Sunday, March 13, 2016

Grief Denied

.

I was married in 1978. A little over six months later, we were expecting. About five months after that, right after finding out we were expecting twins, the two boys were born premature and died. I was 24 and my wife was 20. I was young and immature.

In some ways, the experience seemed in slow motion yet it happened very fast. The doctors unsuccessfully tried to stop labor. I remember going into the delivery room and soon there were two tiny lifeless bodies on my wife's lap. And way too soon, they were gone.

Soon a nurse had a paper to sign. I was relieved as there wouldn't be the cost of a funeral and they would take care of the bodies. This was my first big mistake. I had no idea how valuable a funeral would have been.

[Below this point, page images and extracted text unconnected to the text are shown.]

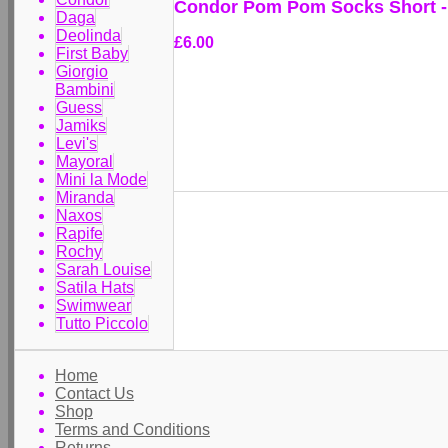
Condor Pom Pom Socks Short - 
Daga
Deolinda
£6.00
First Baby
Giorgio
Bambini
Guess
Jamiks
Levi's
Mayoral
Mini la Mode
Miranda
Naxos
Rapife
Rochy
Sarah Louise
Satila Hats
Swimwear
Tutto Piccolo
Home
Contact Us
Shop
Terms and Conditions
Returns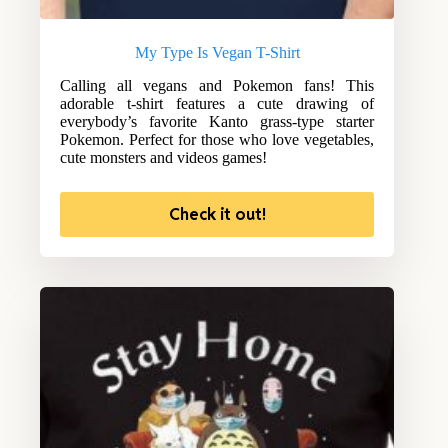
My Type Is Vegan T-Shirt
Calling all vegans and Pokemon fans! This
adorable t-shirt features a cute drawing of
everybody’s favorite Kanto grass-type starter
Pokemon. Perfect for those who love vegetables,
cute monsters and videos games!
Check it out!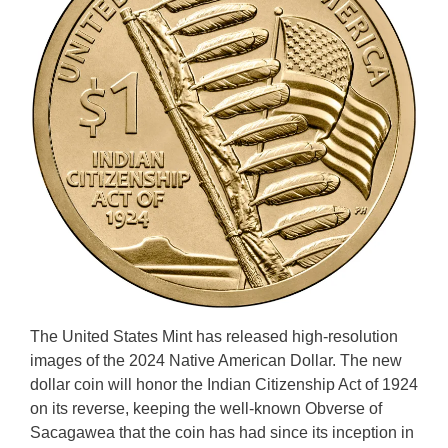
The United States Mint has released high-resolution
images of the 2024 Native American Dollar. The new
dollar coin will honor the Indian Citizenship Act of 1924
on its reverse, keeping the well-known Obverse of
Sacagawea that the coin has had since its inception in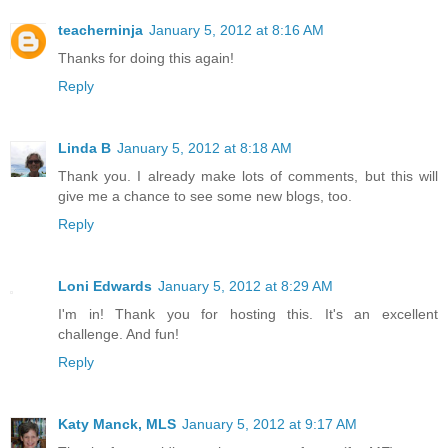
teacherninja
January 5, 2012 at 8:16 AM
Thanks for doing this again!
Reply
Linda B
January 5, 2012 at 8:18 AM
Thank you. I already make lots of comments, but this will
give me a chance to see some new blogs, too.
Reply
Loni Edwards
January 5, 2012 at 8:29 AM
I'm in! Thank you for hosting this. It's an excellent
challenge. And fun!
Reply
Katy Manck, MLS
January 5, 2012 at 9:17 AM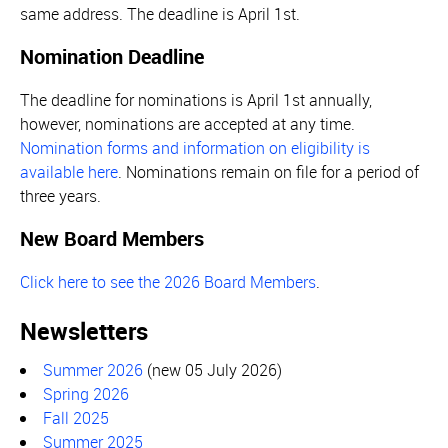
same address. The deadline is April 1st.
Nomination Deadline
The deadline for nominations is April 1st annually,
however, nominations are accepted at any time.
Nomination forms and information on eligibility is
available here
. Nominations remain on file for a period of
three years.
New Board Members
Click here to see the 2026 Board Members
.
Newsletters
Summer 2026
(new 05 July 2026)
Spring 2026
Fall 2025
Summer 2025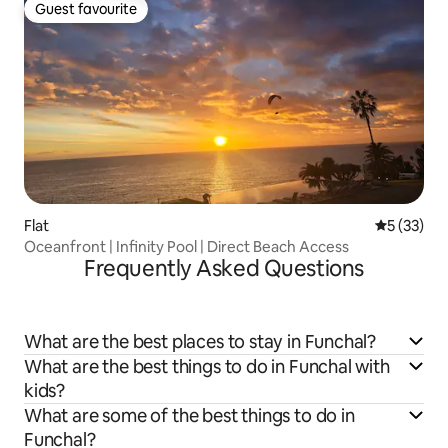
Guest favourite
Guest favourite
Flat
5 out of 5
5 (33)
Oceanfront | Infinity Pool | Direct Beach Access
Frequently Asked Questions
What are the best places to stay in Funchal?
What are the best things to do in Funchal with
kids?
What are some of the best things to do in
Funchal?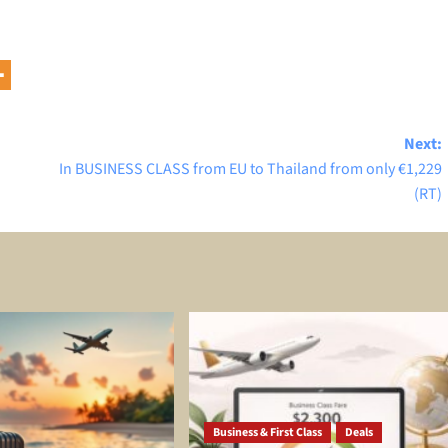
Next:
In BUSINESS CLASS from EU to Thailand from only €1,229
(RT)
Business & First Class
Deals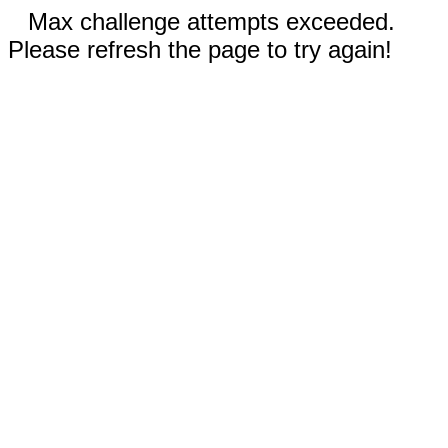
Max challenge attempts exceeded.
Please refresh the page to try again!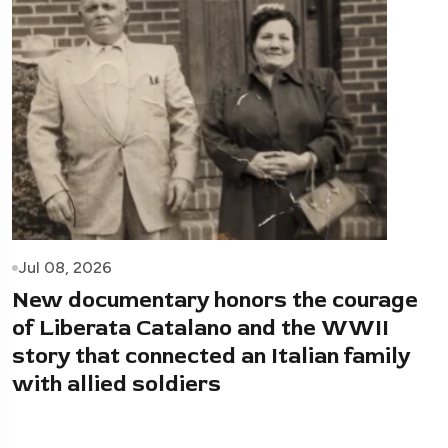
Jul 08, 2026
New documentary honors the courage
of Liberata Catalano and the WWII
story that connected an Italian family
with allied soldiers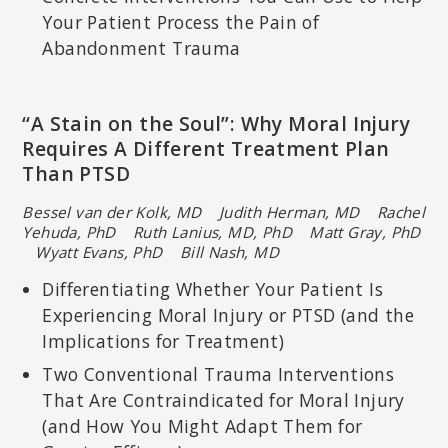
Your Patient Process the Pain of
Abandonment Trauma
“A Stain on the Soul”: Why Moral Injury
Requires A Different Treatment Plan
Than PTSD
Bessel van der Kolk, MD Judith Herman, MD Rachel
Yehuda, PhD
Ruth Lanius, MD, PhD Matt Gray, PhD
Wyatt Evans, PhD
Bill Nash, MD
Differentiating Whether Your Patient Is
Experiencing Moral Injury or PTSD (and the
Implications for Treatment)
Two Conventional Trauma Interventions
That Are Contraindicated for Moral Injury
(and How You Might Adapt Them for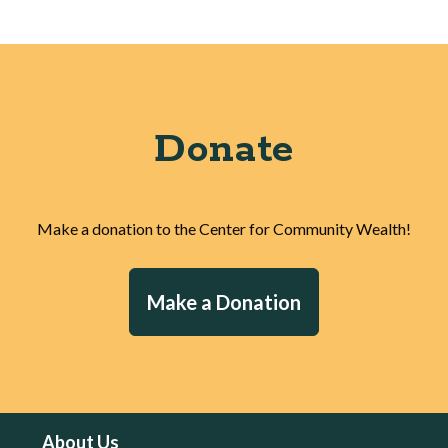
Donate
Make a donation to the Center for Community Wealth!
Make a Donation
About Us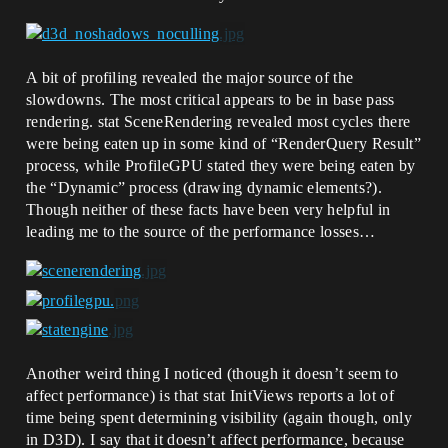
A bit of profiling revealed the major source of the
slowdowns. The most critical appears to be in base pass
rendering. stat SceneRendering revealed most cycles there
were being eaten up in some kind of “RenderQuery Result”
process, while ProfileGPU stated they were being eaten by
the “Dynamic” process (drawing dynamic elements?).
Though neither of these facts have been very helpful in
leading me to the source of the performance losses…
Another weird thing I noticed (though it doesn’t seem to
affect performance) is that stat InitViews reports a lot of
time being spent determining visibility (again though, only
in D3D). I say that it doesn’t affect performance, because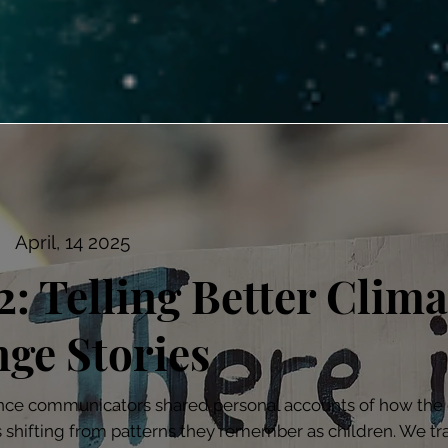
April, 14 2025
2: Telling Better Clima
ge Stories
nce communicators shared personal accounts of how the 
s shifting from patterns they remember as children. We tr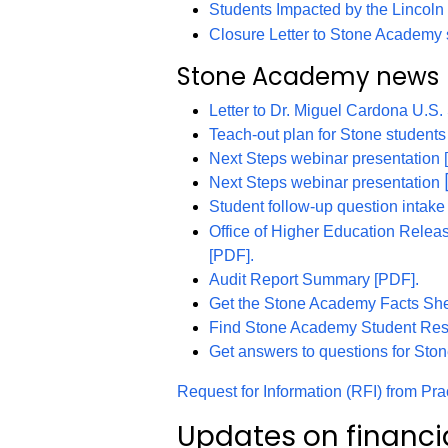
Students Impacted by the Lincol
Closure Letter to Stone Academy 
Stone Academy news
Letter to Dr. Miguel Cardona U.S.
Teach-out plan for Stone students
Next Steps webinar presentation 
Next Steps webinar presentation
Student follow-up question intak
Office of Higher Education Relea
[PDF].
Audit Report Summary [PDF].
Get the Stone Academy Facts She
Find Stone Academy Student Res
Get answers to questions for Sto
Request for Information (RFI) from Pr
Updates on financi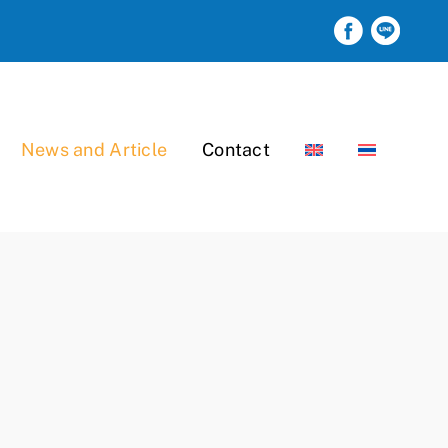
News and Article
Contact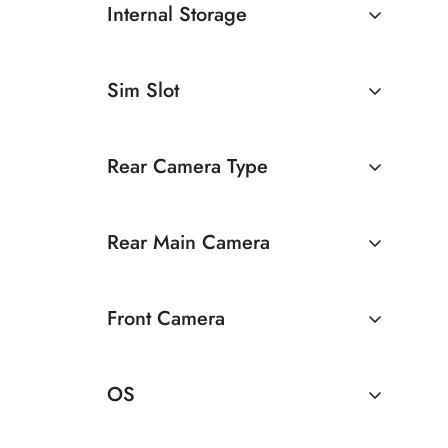
Internal Storage
6GB
128GB
Sim Slot
Dual Sim
Rear Camera Type
Dual Camera
Rear Main Camera
13 MP Rear Camera
Front Camera
13 MP Dual Rear Camera
8 MP Front Camera
OS
Android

The second big mistake I made was thinking that because we were Christians, we had to show strength. Tears and sadness would somehow have conveyed that we didn't trust God, so I didn't allow my wife or myself to grieve.

Being young and immature, I didn't know what I didn't know. It seems like it would have been nice for someone with some years behind them to have stepped in and provided some wisdom but it's not anyone else's fault that it didn't happen.

Because I didn't allow my wife to grieve, that pain stayed inside. It hurt her in ways I don't know about. It probably still does.

I know there is nothing I can do to reverse the hurt caused by these mistakes. And there are plenty more that followed. I think everyone of us can probably look back and see the wake of damage done by our foolishness, stupidity, stubbornness or lack of experience. The really honest person doesn't have to look far as they see what they did yesterday.

Sometimes we can fix or at least make amends for what we have done; sometimes not. And sometimes, in this broken world, it just goes from bad to worse.